Eukaryotic cells are distinguished by membrane-enclosed organelles. The largest is the nucleus, but we'll focus first on the mitochondria. Mitochondria are unique, consisting of two membranes, and are believed to have originated from a prokaryotic organism (bacteria) that entered a larger cell billions of years ago. This symbiotic relationship led to both cells benefiting and working together.

Mitochondria resemble bacteria in shape and size, like E. coli, and possess two membranes (similar to gram-negative bacteria). They have their own circular genome and ribosomes, which are similar in size and structure to bacterial ribosomes, further supporting the endosymbiotic theory. This origin story, where a bacterium was endocytosed but not digested, is not unlike what happens with certain pathogens today, like listeria.

Mitochondria are crucial for generating most of the cell's ATP through cellular respiration, including the Krebs cycle. ATP production relies on creating a proton gradient across the inner mitochondrial membrane. The outer membrane is smooth and permeable to small molecules, while the highly folded inner membrane strictly regulates molecular passage and maximizes surface area for ATP synthesis.

ATP production by mitochondria is analogous to a battery, utilizing a gradient (proton gradient) to generate energy. High-energy electrons from nutrients are used to pump protons into the intermembrane space, creating a gradient. The flow of these protons back into the matrix through ATP synthase drives ATP production. This process combines active and passive transport mechanisms.

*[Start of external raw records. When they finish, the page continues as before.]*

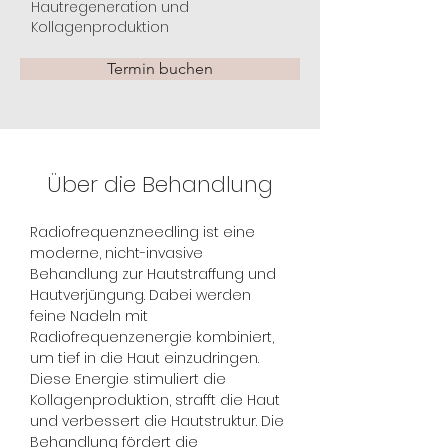
Hautregeneration und
Kollagenproduktion
Termin buchen
Über die Behandlung
Radiofrequenzneedling ist eine 
moderne, nicht-invasive 
Behandlung zur Hautstraffung und 
Hautverjüngung. Dabei werden 
feine Nadeln mit 
Radiofrequenzenergie kombiniert, 
um tief in die Haut einzudringen. 
Diese Energie stimuliert die 
Kollagenproduktion, strafft die Haut 
und verbessert die Hautstruktur. Die 
Behandlung fördert die 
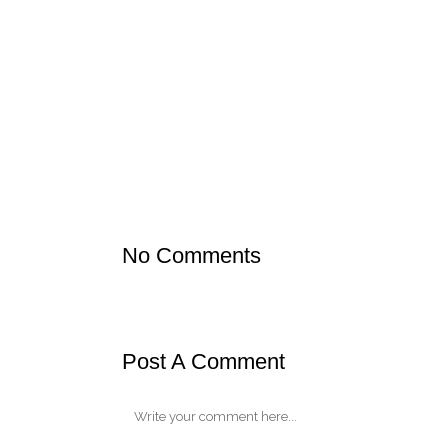
13 May
CAMINATA
Posted at 22:00h
in
Noticias para todos
by
AFA CREIX
Famílies, som punt d’inscripció de la propera
#cam
del
#reto10000
!!!
No Comments
Post A Comment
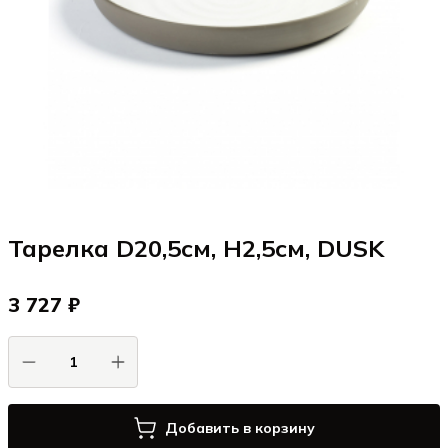
Тарелка D20,5см, H2,5см, DUSK
3 727 ₽
Добавить в корзину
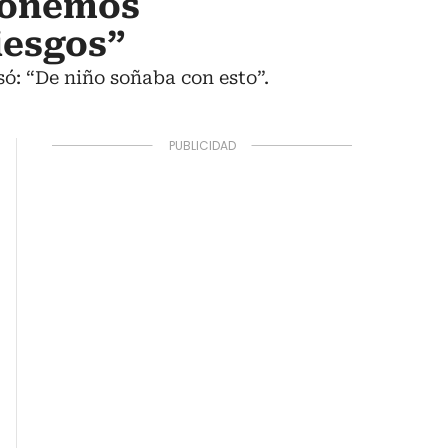
 ponemos
iesgos”
só: “De niño soñaba con esto”.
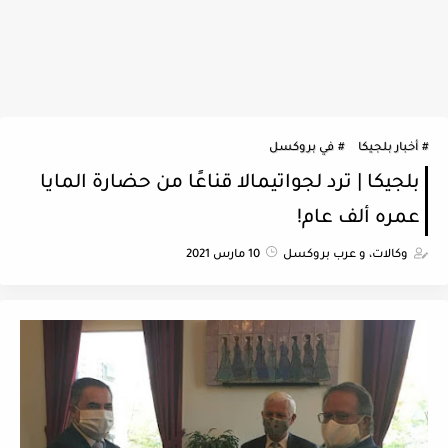
أخبار بلجيكا
في بروكسل
بلجيكا | ترد لجواتيمالا قناعًا من حضارة المايا
عمره ألف عام!
وكالات، و عرب بروكسل
10 مارس 2021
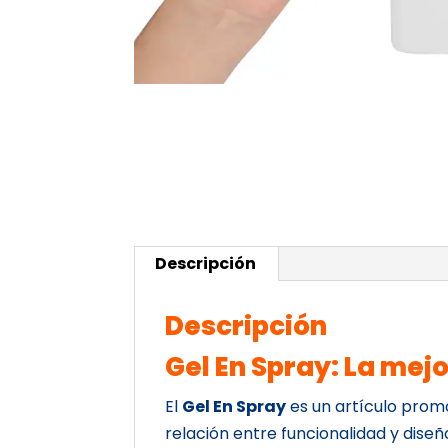
Descripción
Descripción
Gel En Spray: La mej
El
Gel En Spray
es un artículo promo
relación entre funcionalidad y diseñ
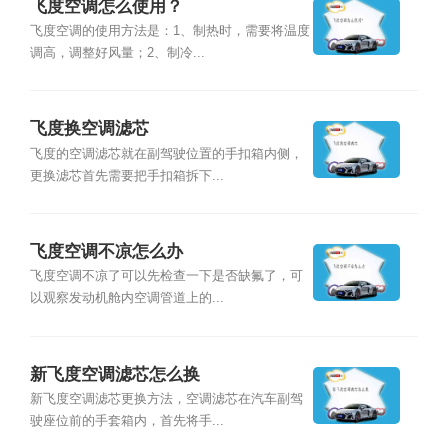
飞度空调怎么使用？
飞度空调的使用方法是：1、制热时，需要将温度
调高，调整好风量；2、制冷...
飞度换空调滤芯
飞度的空调滤芯就在副驾驶位置的手扣箱内侧，
更换滤芯首先需要把手扣箱拆下...
飞度空调不凉怎么办
飞度空调不凉了可以先检查一下是否缺氟了，可
以观察发动机舱内空调管道上的...
新飞度空调滤芯怎么换
新飞度空调滤芯更换方法，空调滤芯在汽车副驾
驶座位前的手套箱内，首先将手...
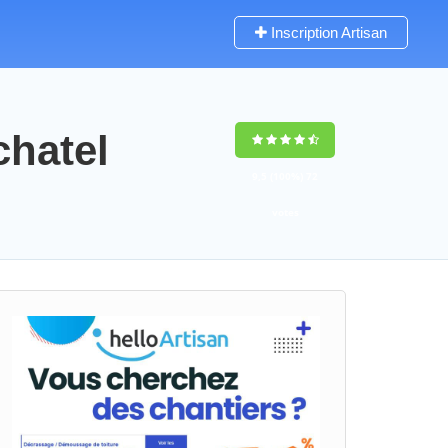
Inscription Artisan
chatel
9,5
(100%)
72
votes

Mitochondria contain their own circular genome, which is expressed and translated within mitochondrial ribosomes. This genome is primarily coding and lacks introns, similar to bacterial genes. Mitochondrial DNA is inherited maternally (from the mother), making it a valuable tool for tracing maternal lineages, as seen in studies like Neanderthal sequencing. While the mitochondrial genome is small, many proteins needed for mitochondrial function are coded by nuclear chromosomes, highlighting their symbiotic relationship.

Mitochondrial DNA is relatively unprotected and unrepaired compared to nuclear DNA, leading to higher damage rates. Major defects in mitochondrial function are often lethal during embryonic development. However, certain mitochondrial diseases can affect various body parts and contribute to cancer and aging, often linked to apoptosis (programmed cell death). Leber hereditary optic neuropathy is a notable mitochondrial disease causing vision loss due to mutations in mitochondrial genes.

The nucleus is the largest organelle in animal cells, housing the cell's DNA packed into chromosomes. Its evolution is partially unclear, with recent discoveries of giant viruses that share similarities, suggesting a possible 'engulfment' origin. The nuclear envelope, consisting of two connected membranes with large pores, regulates the passage of molecules like RNA and proteins. The presence of the nuclear membrane allows for post-transcriptional gene regulation, such as splicing.

Ribosomes are assembled in the nucleolus and then exit to the cytoplasm. They exist as free ribosomes in the cytosol or membrane-bound ribosomes on the rough endoplasmic reticulum (ER). Free ribosomes produce proteins for use inside the cell or for import into other organelles like mitochondria and the nucleus. Membrane-bound ribosomes produce proteins destined for secretion, integration into membranes, or delivery to other organelles like lysosomes.

The endomembrane system begins with the ER. The rough ER, covered in ribosomes, is involved in protein translation, folding, and processing. The smooth ER, lacking ribosomes, is crucial for lipid and steroid hormone synthesis. Proteins from the rough ER are transported via vesicles to the Golgi apparatus.

The Golgi apparatus is the cell's 'post office,' receiving, modifying, and sorting proteins. It consists of flattened membrane sacs called cisternae, organized into cis, medial, and trans regions. Proteins move through these cisternae, undergoing enzymatic modifications (e.g., glycosylation). Finally, in the trans-Golgi network, proteins are packaged into vesicles and sent to their appropriate destinations, maintaining their membrane orientation throughout the process.

Lysosomes are membrane-bound organelles originating from the Golgi apparatus. They contain about 50 different hydrolytic enzymes, capable of degrading almost every type of molecule (nucleotides, proteins, lipids). These enzymes are activated by the low pH (around 5.5) inside the lysosome, providing strict control over their destructive activity. Lysosomes are vital for housekeeping functions, such as removing worn-out organelles (e.g., mitochondria) through autophagy, and for immunity by degrading phagocytosed bacteria.

Lysosomes also play a role in programmed cell death (apoptosis), essential for embryonic development (e.g., forming fingers). They recycle cells and are involved in less organized cell death, such as necrosis, which occurs due to sudden damage like lack of oxygen during a cardiac ischemia. In such cases, lysosomes can contribute to the destruction of affected cells, sometimes causing more damage than initially intended.